Perhaps the loveliest bit in Tandoh’s book, to me, is about sharing food and feeding someone as a gesture of love. Tandoh has struggled with an eating disorder in the past and, despite recovering before she started writing the book, it has still been a process of healing for her: as has her relationship with her girlfriend, Leah.
“Part of developing a healthy relationship with food and coming to terms with my own appetite has been eating with my partner and feeding her. It’s this wonderful thing: when you love someone, you want to feed them and make them grow big and strong. You wouldn’t dream of sending them out the house having only eaten a Penguin bar, even if you might do that yourself, because you want to nourish them.

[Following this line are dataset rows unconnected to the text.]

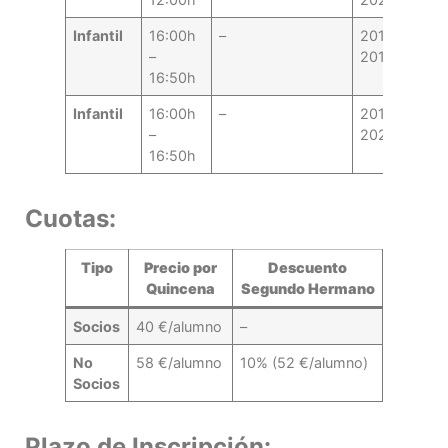
Infantil
16:00h
–
2014-
–
2017
16:50h
Infantil
16:00h
–
2018-
–
2020
16:50h
Cuotas:
Tipo
Precio por
Descuento
Quincena
Segundo Hermano
Socios
40 €/alumno
–
No
58 €/alumno
10% (52 €/alumno)
Socios
Plazo de Inscripción:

So it’s this strange thing where you learn to value feeding yourself in return.”
Tandoh’s book is really a call to arms. It’s time that we learned to fall back in love with food, to use it to nourish our bodies and our minds, to share it with people we love and, sometimes, to relish it with total abandon.
Food is not about morality and it is more than just fuel; it’s about love and joy and freedom and family and friends, and the simple delight of getting icing sugar stuck under your fingernails. I will be raising a spoon of Ben and Jerry’s chocolate-chip cookie dough to Ruby Tandoh as I try my very best to embrace her glee around food. I’d encourage you to do the same.